Kontextualisierte Übersetzungen liefern, die über starre Definitionen in Wörterbüchern hinausgehen.
Historische und geografische Querverweise sekundenschnell finden und verknüpfen.
Dadurch wird das traditionelle Wissen Menschen zugänglich gemacht, die nicht über ein jahrelanges Sprach- oder Textstudium verfügen. Die KI wirkt hier als Instrument der Demokratisierung, das die Mauern des exklusiven Expertenwissens einreißt. Gutenbergs Erfindung wurde allerdings auch genau dafür stark kritisiert, weil Wissen auch immer Macht bedeutet und Mächtige sich dadurch bedroht sahen.
2. Personalisierung des Lernprozesses
Jeder von uns lernt anders. Ein hochentwickeltes KI-System kann sich dem individuellen Tempo, dem Vorwissen und den spezifischen Interessen des Lernenden anpassen. Es kann einen Text für ein Kind in einfacher Sprache erklären, während es demselben Nutzer Jahre später eine tiefschürfende philosophische Analyse des exakt selben Verses liefert. Diese unendliche Geduld der Maschine ermöglicht ein angstfreies Lernen, bei dem keine Frage zu banal oder zu repetitiv ist. Voraussetzungen dafür sind eine Vorstellung davon, was man von der KI verlangt und klar formulierte Prompts (=Aufgabenbeschreibungen).
3. Effizienz in der Synopsen-Erstellung
Für Forschende und fortgeschrittene Lernende ist die Fähigkeit der KI, riesige Textkörper nach Mustern, Motiven oder seltenen Begriffen zu durchsuchen, ein unschätzbarer Gewinn. Was früher Jahrzehnte des Durchblätterns oder das Auswendiglernen von Folianten erforderte, erledigt die KI heute in Millisekunden. Sie kann theologische Verbindungslinien zwischen weit auseinanderliegenden Textpassagen sichtbar machen und so neue Interpretationsansätze anstoßen.
Die Entseelung des Wortes: Die Nachteile
Trotz dieser bahnbrechenden Möglichkeiten birgt der unkritische Einsatz von KI beim Lernen von Traditionen und Texten gravierende Risiken, die das Wesen des Glaubens und des Verstehens selbst herausfordern.

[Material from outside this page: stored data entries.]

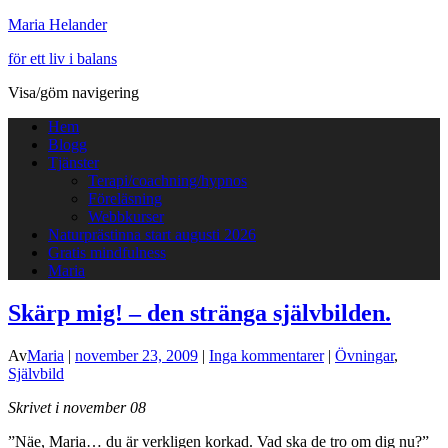
Maria Helander
för ett liv i balans
Visa/göm navigering
Hem
Blogg
Tjänster
Terapi/coachning/hypnos
Föreläsning
Webbkurser
Naturprästinna start augusti 2026
Gratis mindfulness
Maria
Skärp mig! – den stränga självbilden.
Av
Maria
|
november 23, 2009
|
Inga kommentarer
|
Övningar
,
Självbild
Skrivet i november 08
”Näe, Maria… du är verkligen korkad. Vad ska de tro om dig nu?”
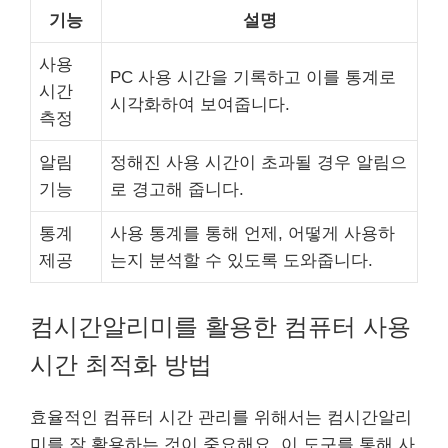
기능
설명
사용
PC 사용 시간을 기록하고 이를 통계로
시간
시각화하여 보여줍니다.
측정
알림
정해진 사용 시간이 초과될 경우 알림으
기능
로 경고해 줍니다.
통계
사용 통계를 통해 언제, 어떻게 사용하
제공
는지 분석할 수 있도록 도와줍니다.
컴시간알리미를 활용한 컴퓨터 사용
시간 최적화 방법
효율적인 컴퓨터 시간 관리를 위해서는 컴시간알리
미를 잘 활용하는 것이 중요해요. 이 도구를 통해 사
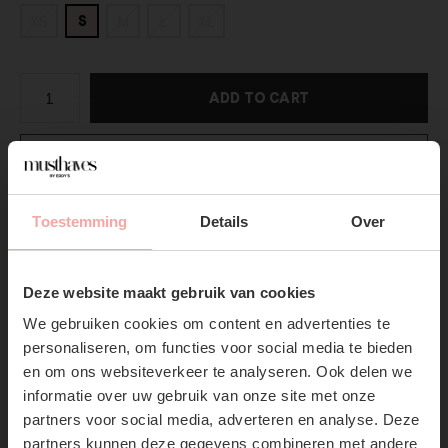
S
XS
M
L
XL
ADD TO CART
DIRECT BETALEN
Gratis verzending
Vanaf €75,-
Toestemming
Details
Over
Vandaag verzonden?
Je hebt nog
03 : 06 :
43
SUBSCRIBE NOW & GET
10% OFF YOUR FIRST
Productpagina
Deze website maakt gebruik van cookies
ORDER!
We gebruiken cookies om content en advertenties te
Don't miss out on our trendy new drops or exclusive
Verzenden & Retourneren
personaliseren, om functies voor social media te bieden
discounts
en om ons websiteverkeer te analyseren. Ook delen we
informatie over uw gebruik van onze site met onze
partners voor social media, adverteren en analyse. Deze
partners kunnen deze gegevens combineren met andere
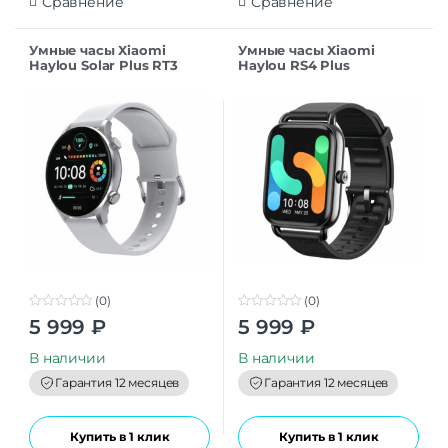
Сравнение
Сравнение
Умные часы Xiaomi
Умные часы Xiaomi
Haylou Solar Plus RT3
Haylou RS4 Plus
LS16 White EU
Smartwatch 1,78
“AMOLED Ceramic Strap
Black EU
(0)
(0)
0
0
5 999
₽
5 999
₽
o
o
u
u
t
t
В наличии
В наличии
o
o
f
f
Гарантия 12 месяцев
Гарантия 12 месяцев
5
5
Купить в 1 клик
Купить в 1 клик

1. Das Phänomen der „Halluzination“ und die Sehnsucht nach Autorität
KI-Modelle sind keine Wissensdatenbanken, sondern stochastische Textgeneratoren. Sie berechnen das wahrscheinlichste nächste Wort. Das führt im religiösen Kontext zu einer gefährlichen Fehlerquelle: der sogenannten “Halluzination”. Wenn eine KI eine theologische Begründung oder ein Zitat frei erfindet, dies aber im absolut überzeugenden Tonfall eines Gelehrten präsentiert, führt dies zu Desinformation.
Besonders problematisch ist dies, weil Menschen dazu neigen, gedruckten oder digital autoritativ formulierten Texten blind zu vertrauen (Automation Bias). Im Bereich des religiösen Gesetzes kann eine fehlerhafte KI-Antwort direkte Auswirkungen auf die Lebenspraxis gläubiger Menschen haben.

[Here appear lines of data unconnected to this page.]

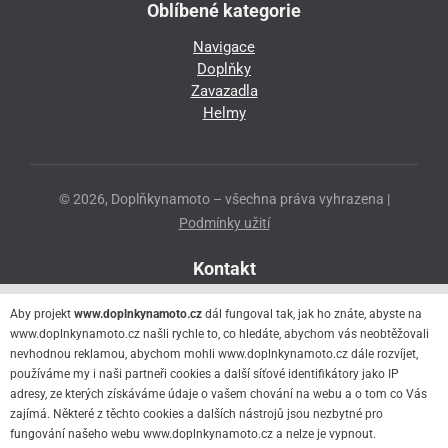
Oblíbené kategorie
Navigace
Doplňky
Zavazadla
Helmy
© 2026, Doplňkynamoto – všechna práva vyhrazena |
Podmínky užití
Kontakt
Přeloučská 86
Aby projekt
www.doplnkynamoto.cz
dál fungoval tak, jak ho znáte, abyste na
530 06 Pardubice - Staré Čivice
www.doplnkynamoto.cz našli rychle to, co hledáte, abychom vás neobtěžovali
nevhodnou reklamou, abychom mohli www.doplnkynamoto.cz dále rozvíjet,
776 056 073
používáme my i naši partneři cookies a další síťové identifikátory jako IP
motorider.rf@seznam.cz
adresy, ze kterých získáváme údaje o vašem chování na webu a o tom co Vás
zajímá. Některé z těchto cookies a dalších nástrojů jsou nezbytné pro
fungování našeho webu www.doplnkynamoto.cz a nelze je vypnout.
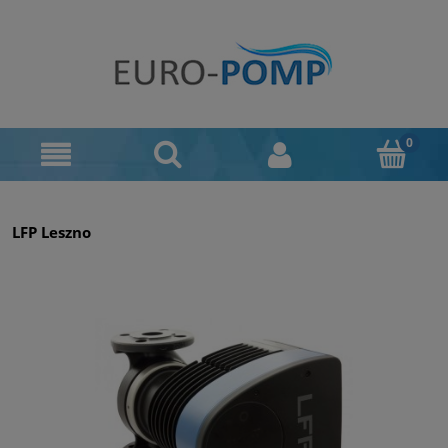
LFP Leszno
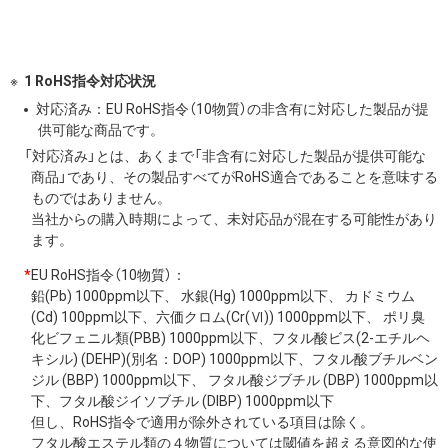
1 RoHS指令対応状況
対応済み：EU RoHS指令（10物質）の非含有に対応した製品が提
供可能な商品です。
「対応済み」とは、あくまで「非含有に対応した製品が提供可能な
商品」であり、その製品すべてがRoHS適合であることを意味する
ものではありません。
当社からの購入時期によって、未対応品が混在する可能性があり
ます。
*
EU RoHS指令（10物質）：
鉛(Pb) 1000ppm以下、 水銀(Hg) 1000ppm以下、 カドミウム
(Cd) 100ppm以下、六価クロム(Cr(Ⅵ)) 1000ppm以下、 ポリ臭
化ビフェニル類(PBB) 1000ppm以下、フタル酸ビス(2-エチルヘ
キシル) (DEHP)(別名：DOP) 1000ppm以下、フタル酸ブチルベン
ジル (BBP) 1000ppm以下、 フタル酸ジブチル (DBP) 1000ppm以
下、フタル酸ジイソブチル (DIBP) 1000ppm以下
但し、RoHS指令で適用が除外されている項目は除く。
フタル酸エステル類の４物質については閾値を超える意図的な使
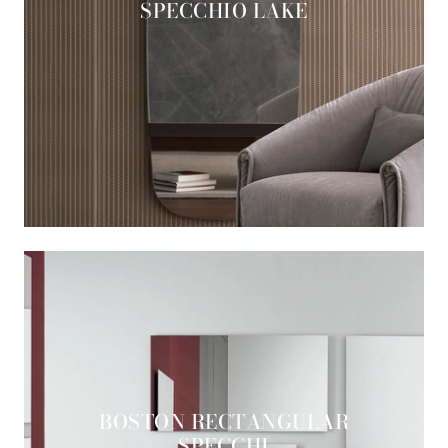
SPECCHIO LAKE
BOSTON RECTANGULAR
SPECCHI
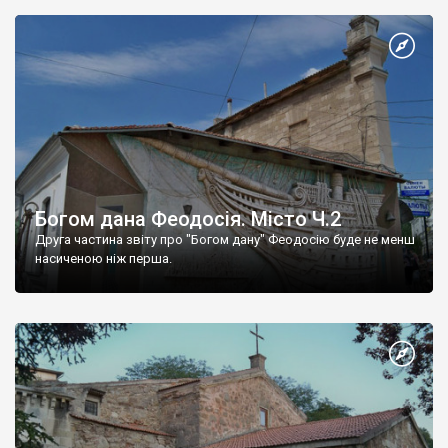
Богом дана Феодосія. Місто Ч.2
Друга частина звіту про "Богом дану" Феодосію буде не менш
насиченою ніж перша.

2. Der Verlust von Vieldeutigkeit und die Standardisierung des Denkens
Religiöse Traditionen – und hier sticht das Judentum besonders hervor – leben von der Vielstimmigkeit. Der Talmud ist kein Gesetzbuch, das fertige Antworten liefert, sondern ein Protokoll des ewigen Streits. Rabbiner A sagt X, Rabbiner B sagt Y, und oft bleibt die Frage offen.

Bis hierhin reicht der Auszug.